Innovative ways of conducting business while maintaining social distances

Prioritizing the innovation areas is the key to unlocking post-crisis growth potential.  This is the best time to invest in Healthcare including personal protection equipment (PPE), ventilators or kidney dialysis, Remote Education system and Supply Chain Sectors. 

Novel ideas are up in automobile manufacturing industry which includes subsidies for the purchase of cars to spur investment in the industry and workforce training.  Restaurants are  evolving  new Business Models and menu novelty while maintaining social distances for customers by having   mannequins between each two seats .

Some found in this situation a golden opportunity to work and earn a livelihood by making the personal protective items and medical masks at home and selling them to those in need.  Sanitizing is necessity for the business premises giving ample opportunity for new start-ups in sanitizing services. During this crisis, the government and private sector have gone ahead fully for online services, online shopping offers and home delivery schemes. From thinking about the next normal to making it work, decision on what to stop, start, and accelerate are most vital, including humanitarian aid and generous assistance for those unfortunate ones living in crippled economies. 

Oil and Gas Sector

The Oil and Gas sector too has been forced to operate at lower capacity, reduce annual Opex Budget and Capex for long term investments. The sector is reassessing and evaluating its priorities, curbing travelling costs, social events, redeploying skilled manpower, etc. Some of the business segments like aviation fuel and lubricants are undergoing structural changes.

OPEC’s transition to production cuts may have little impact on the market, since these do not directly translate into oil exports.  Therefore, OPEC and non-OPEC should cooperate on supply side as well due to low demand of oil and regulate the drop in oil prices for global economic benefit. 

Critical questions that are key to success in this heavily invested and highly competitive business are:

·         How reliable are these complex facilities?

·         How does capacity utilization compare with that of others?

·         Are the Opex comparable to those of companies with similar facilities?

·         Do these facilities produce competitive and sustainable margins ?

Remarkably, the Asian Development Bank expects Southeast Asia’s mix of energy-surplus and energy-deficient economies to continue to grow over the next two years. Its relatively upbeat forecast, published in April 2020 at the same time as the IMF’s report, largely assumes Covid-19 impact will peak in the second quarter, with a gradual return to normality in the second half of 2020.

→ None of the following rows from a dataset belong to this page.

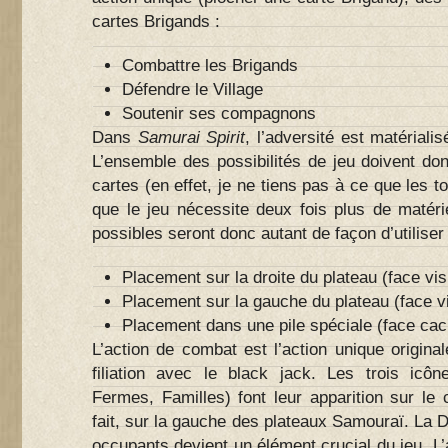
cartes Brigands :
Combattre les Brigands
Défendre le Village
Soutenir ses compagnons
Dans
Samurai Spirit
, l’adversité est matériali
L’ensemble des possibilités de jeu doivent don
cartes (en effet, je ne tiens pas à ce que les t
que le jeu nécessite deux fois plus de matérie
possibles seront donc autant de façon d’utiliser 
Placement sur la droite du plateau (face vis
Placement sur la gauche du plateau (face vi
Placement dans une pile spéciale (face cac
L’action de combat est l’action unique origina
filiation avec le black jack. Les trois icô
Fermes, Familles) font leur apparition sur le 
fait, sur la gauche des plateaux Samouraï. La D
occupants devient un élément crucial du jeu. L’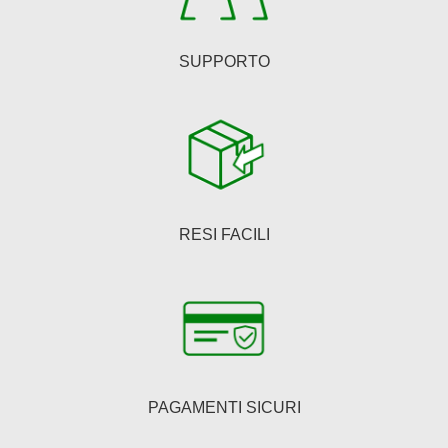
prodotto
SUPPORTO
RESI FACILI
PAGAMENTI SICURI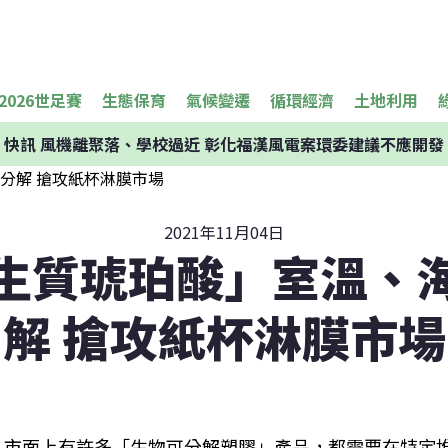
2026世足賽
生態保育
氣候變遷
循環經濟
土地利用
快訊
風機離聚落、學校過近 彰化福漢風電案環委建議不應開發
2021年11月04日
生質琥珀酸」室溫、
解 搶攻紙杯淋膜市場
市面上有許多「生物可分解塑膠」產品，都需要在特定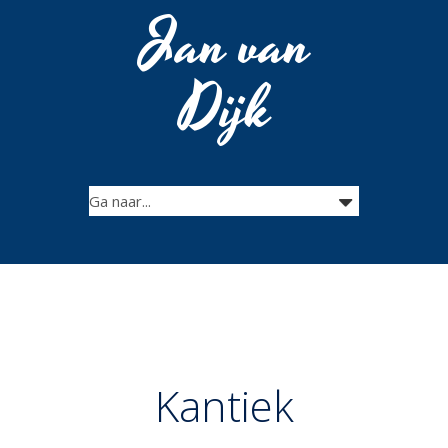
Jan van
Dijk
Kantiek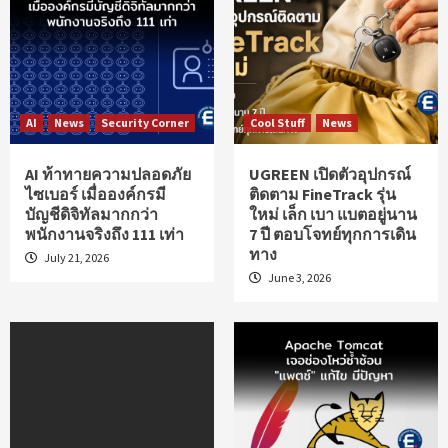
AI
News
Security Corner
Cool Stuff
News
AI ท้าทายความปลอดภัย
UGREEN เปิดตัวอุปกรณ์
ไซเบอร์ เมื่อองค์กรมี
ติดตาม FineTrack รุ่น
บัญชีดิจิทัลมากกว่า
ใหม่ เล็ก เบา แบตอยู่นาน
พนักงานจริงถึง 111 เท่า
7 ปี ตอบโจทย์ทุกการเดิน
ทาง
July 21, 2026
June 3, 2026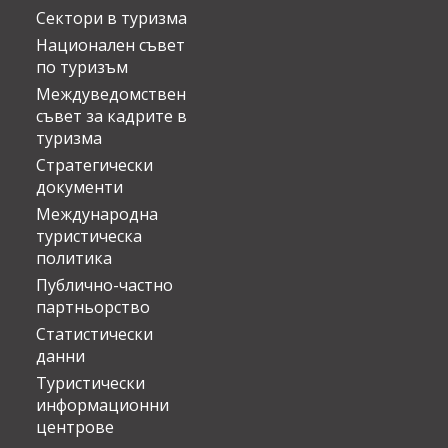
Сектори в туризма
Национален съвет
по туризъм
Междуведомствен
съвет за кадрите в
туризма
Стратегически
документи
Международна
туристическа
политика
Публично-частно
партньорство
Статистически
данни
Туристически
информационни
центрове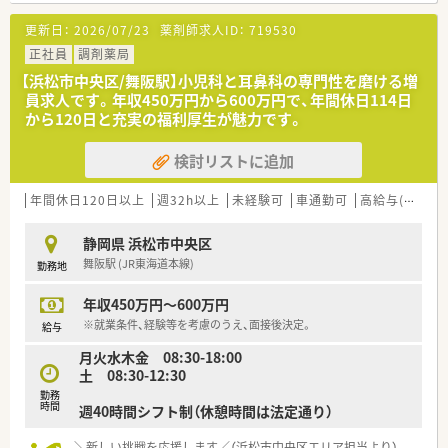
■近隣の医療機関から小児科や耳鼻科アレルギー科の処方箋を1
★安心して働ける環境と福利厚生制度
更新日：
2026/07/23
薬剤師求人ID：
719530
日あたり90枚から100枚ほど応需しています。
年間休日が「126日相当時間」と業界トップクラスのさくら薬局
■平日は18時までの営業で土曜日は午前中のみの開局となって
正社員
調剤薬局
では産休・育休の希望取得率も100％！長く働き続けるための環
おり、仕事終わりの時間も有効に活用できます。
境づくりを考え、ライフステージに応じた福利厚生をご用意して
【浜松市中央区/舞阪駅】小児科と耳鼻科の専門性を磨ける増
います。
員求人です。年収450万円から600万円で、年間休日114日
【求人情報について】
また、患者さまへの想いをカタチにする「リトルチャレンジ制
から120日と充実の福利厚生が魅力です。
■週2日から4日の間で20時間以上の勤務をお願いしており、閉
度」では「現場主義」を念頭に、
局時間まで対応できる方を積極的に募集しております。
地域・店舗ごとに異なる患者さまのニーズやスタッフの思いを実
検討リストに追加
■1日通しの勤務や午後のみの勤務など、ご自身のライフスタイ
現する取り組みも行っています。
ルに合わせて柔軟にシフトを組むことが可能です。
入社後もひとりひとりの薬剤師像に近しい多彩なキャリアステ
■これまでのご経験などを考慮した上で時給2,100円からのスタ
ップをご用意しております。
年間休日120日以上
週32h以上
未経験可
車通勤可
高給与(600万円以上)
ートとなり、しっかりと収入を得られる環境です。
こうした働きやすい環境づくりに力を入れている『さくら薬局グ
ループ』でご活躍されてみませんか？
静岡県 浜松市中央区
【やりがい/おすすめポイント】
舞阪駅 (JR東海道本線)
勤務地
■小児科ならではの粉薬やシロップ剤の調剤スキルを磨くこと
ができ、専門性を高められる点が大きなやりがいです。
年収450万円～600万円
■地域医療を支える重要な拠点として、患者様からの「ありがと
う」という感謝の言葉を直接受け取れるのが魅力です。
※就業条件、経験等を考慮のうえ、面接後決定。
給与
■高時給でありながら土日祝休みや車通勤可能など、働きやすさ
月火水木金 08:30-18:00
を重視する方にとって非常に魅力的な条件が揃っています。
土 08:30-12:30
勤務
時間
週40時間シフト制（休憩時間は法定通り）
＼新しい挑戦を応援します／（浜松市中央区エリア担当より）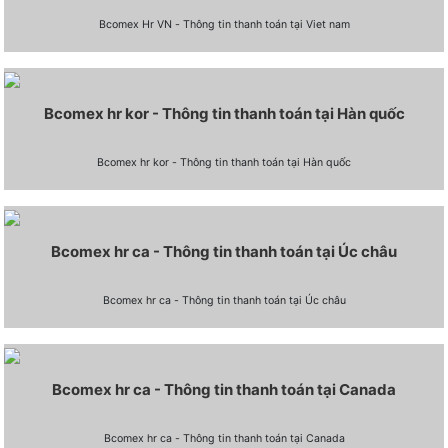
Bcomex Hr VN - Thông tin thanh toán tại Viet nam
Bcomex hr kor - Thông tin thanh toán tại Hàn quốc
Bcomex hr kor - Thông tin thanh toán tại Hàn quốc
Bcomex hr ca - Thông tin thanh toán tại Úc châu
Bcomex hr ca - Thông tin thanh toán tại Úc châu
Bcomex hr ca - Thông tin thanh toán tại Canada
Bcomex hr ca - Thông tin thanh toán tại Canada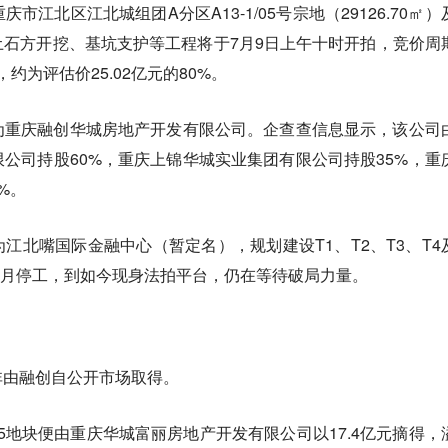
江北区江北城组团A分区A13-1/05号宗地（29126.70㎡）
石方开挖、基坑支护等工程将于7月9日上午十时开拍，竞价周
，约为评估价25.02亿元的80%。
为重庆融创华城房地产开发有限公司。企查查信息显示，该公司
公司持股60%，重庆上锦华城实业集团有限公司持股35%，重
%。
江北嘴国际金融中心（暂定名），规划建设T1、T2、T3、T4
年7月停工，到如今现身法拍平台，仍在等待破局力量。
非由融创自公开市场取得。
13-5地块便由重庆华城富丽房地产开发有限公司以17.4亿元摘得，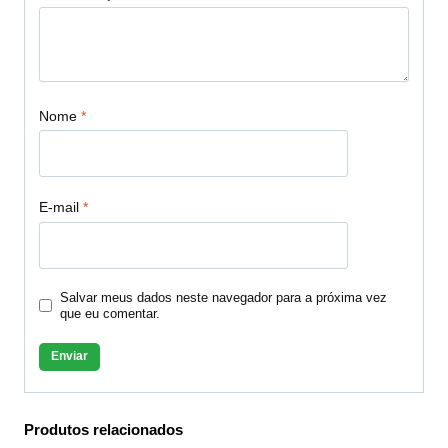
Nome
*
E-mail
*
Salvar meus dados neste navegador para a próxima vez
que eu comentar.
Produtos relacionados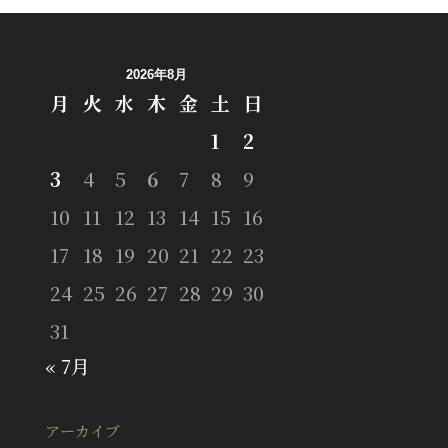
2026年8月
月
火
水
木
金
土
日
1
2
3
4
5
6
7
8
9
10
11
12
13
14
15
16
17
18
19
20
21
22
23
24
25
26
27
28
29
30
31
« 7月
アーカイブ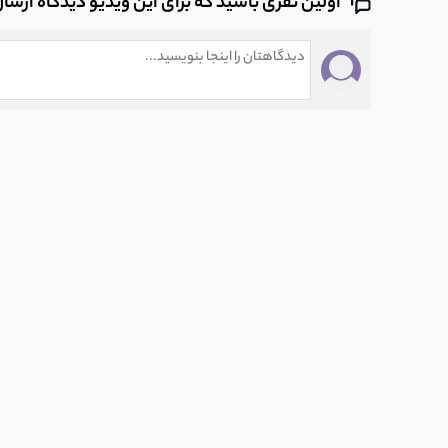
اولین نفری باشید که برای این ویدیو دیدگاه ارسا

Meanwhile, Saudi Arabia has announced a leading step into Hydrogen Transport Fuels, marking an important milestone to diversify its economy and reduce dependence on oil, as part of its reforms program. Interest in Hydrogen from an oil-focused economy illustrates how deeply it has gained importance, which is scheduled to come on stream by 2025.

Swiftly begin rebuilding Kuwait to achieve its “Vision 2035” is very essential and be ready to diversify, if oil prices collapse again. The Solar project has been stopped indefinitely which is a right move. However, Kuwait’s national economy has some imbalances, headed by the limited role of private sector in economic activity. There is greater importance now to reform the labor market, by rationalizing employment policy, addressing distortions in wage structures between public and private sectors and developing education and vocational training to provide real job opportunities for its talented national workforce.

Finally, it is evident that….  “When the winds of change blow, some people build walls and others build windmills”.  At this juncture, since Covid-19 has opened new horizons and provided more opportunities to innovate and sustain, major decisions by Leaders that are firm and positive would make a vast difference and lasting impact in our future life.